Hi,
I have installed a “cluster” with docker-compose on one node – this works well.
But then I wanted to connect one more node (on another physical machine!) to this cluster – but with that I failed.
completed handshake with [{node02}{5-0wKhgIR-ebx2t2I5oOQA}{kBJLysioRqS3IDkso3tdrQ}{172.30.0.3}{172.30.0.3:4300}{http_address=172.30.0.3:4200}] but followup connection failed
It seems that the first nodes are the sending back the IP addresses of the docker internal networks – and those are not accessible from the second docker-host.
I know this is not a “real-world” scenario, but for testing purposes it would be great if this works somehow.
Below are my docker-compose.yml files …
Maybe someone can give me a hint how I can get this up and running.
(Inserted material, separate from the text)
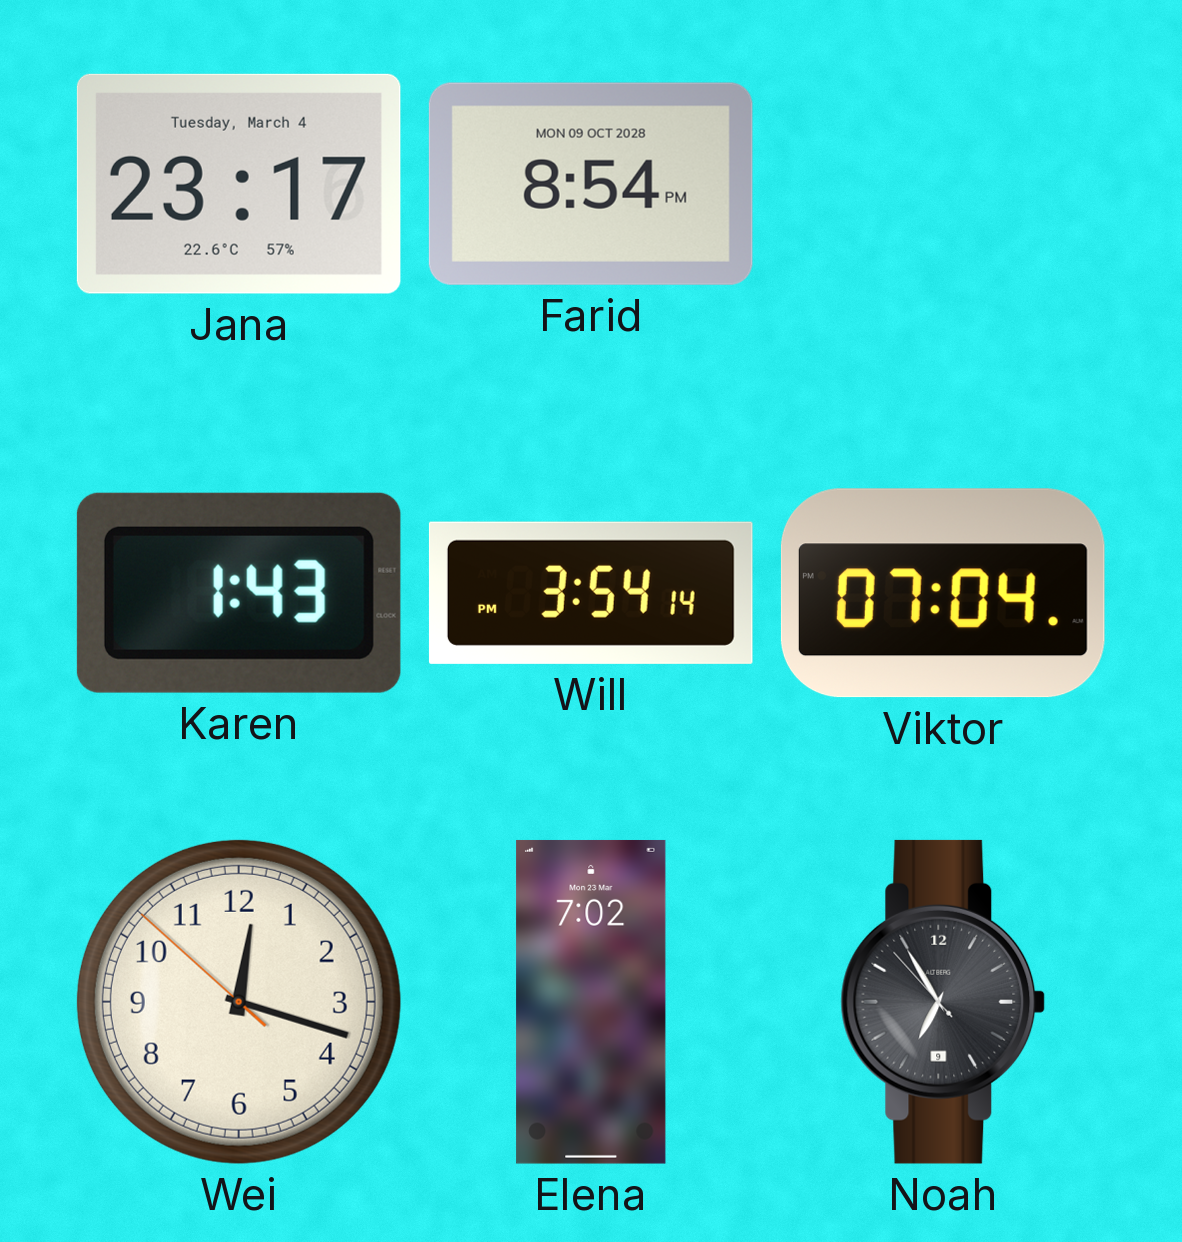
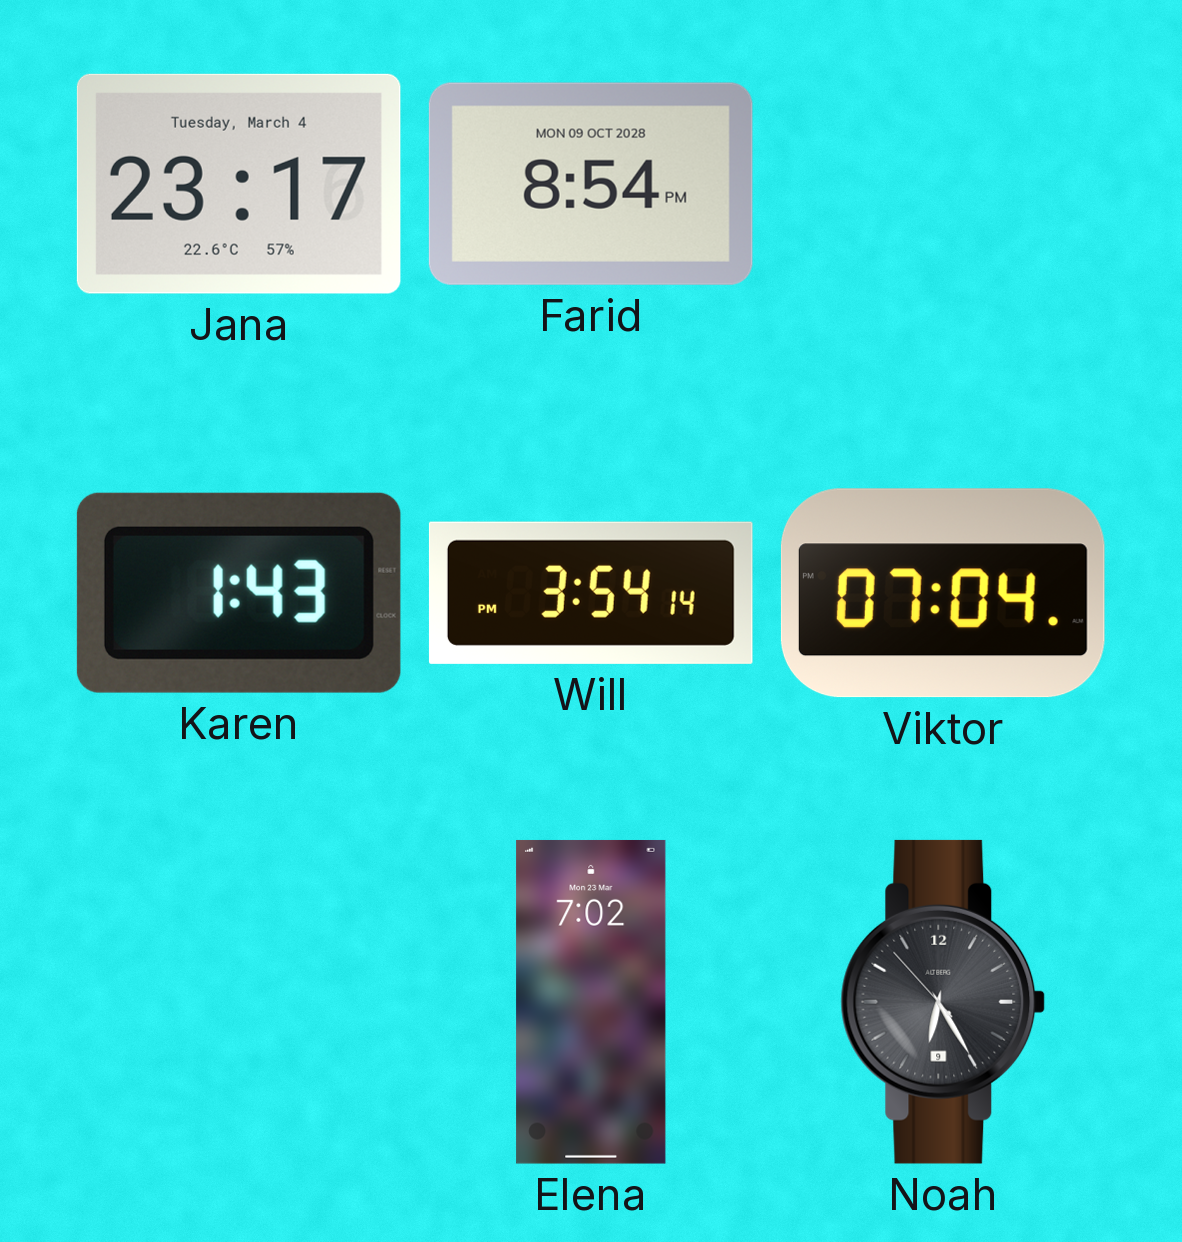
Wei: 12:17 -> none
Noah: 6:54 -> 6:24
My first hosts IP is 192.168.1.3.
First docker host:
version: '3.8'
services:
node01:
image: crate:5.1.1
ports:
- "4201:4200"
- "4301:4300"
- "5434:5432"
volumes:
- /u04/data/crate/01:/data
command: ["crate",
"-Ccluster.name=crate-docker-cluster",
"-Cdiscovery.seed_hosts=node02",
"-Cnode.name=node01",
"-Cnode.data=true",
"-Cnetwork.host=_site_",
"-Cgateway.expected_data_nodes=2",
"-Cgateway.recover_after_data_nodes=2",
"-Ccluster.initial_master_nodes=node01,node02"]
deploy:
replicas: 1
restart_policy:
condition: on-failure
environment:
- CRATE_HEAP_SIZE=4g
node02:
image: crate:5.1.1
ports:
- "4202:4200"
- "4302:4300"
volumes:
- /u04/data/crate/02:/data
command: ["crate",
"-Ccluster.name=crate-docker-cluster",
"-Cdiscovery.seed_hosts=node01",
"-Cnode.name=node02",
"-Cnode.data=true",
"-Cnetwork.host=_site_",
"-Cgateway.expected_data_nodes=2",
"-Cgateway.recover_after_data_nodes=2",
"-Ccluster.initial_master_nodes=node01,node02"]
deploy:
replicas: 1
restart_policy:
condition: on-failure
environment:
- CRATE_HEAP_SIZE=4g
Second docker host
version: '3.3'
services:
node03:
image: crate:5.1.1
ports:
- "4201:4200"
- "4301:4300"
- "5434:5432"
volumes:
- /u04/data/crate/01:/data
command: ["crate",
"-Ccluster.name=crate-docker-cluster",
"-Cdiscovery.seed_hosts=192.168.1.3:4301,192.168.1.3:4302",
"-Cnode.name=node03",
"-Cnode.data=true",
"-Cnetwork.host=_site_",
"-Cgateway.expected_data_nodes=2",
"-Cgateway.recover_after_data_nodes=2",
"-Ccluster.initial_master_nodes=node01,node02"]
environment:
- CRATE_HEAP_SIZE=4g
Errors when starting the node on the second host
node03_1 | [2022-11-22T12:20:36,134][INFO ][o.e.n.Node ] [node03] initialized
node03_1 | [2022-11-22T12:20:36,134][INFO ][o.e.n.Node ] [node03] starting ...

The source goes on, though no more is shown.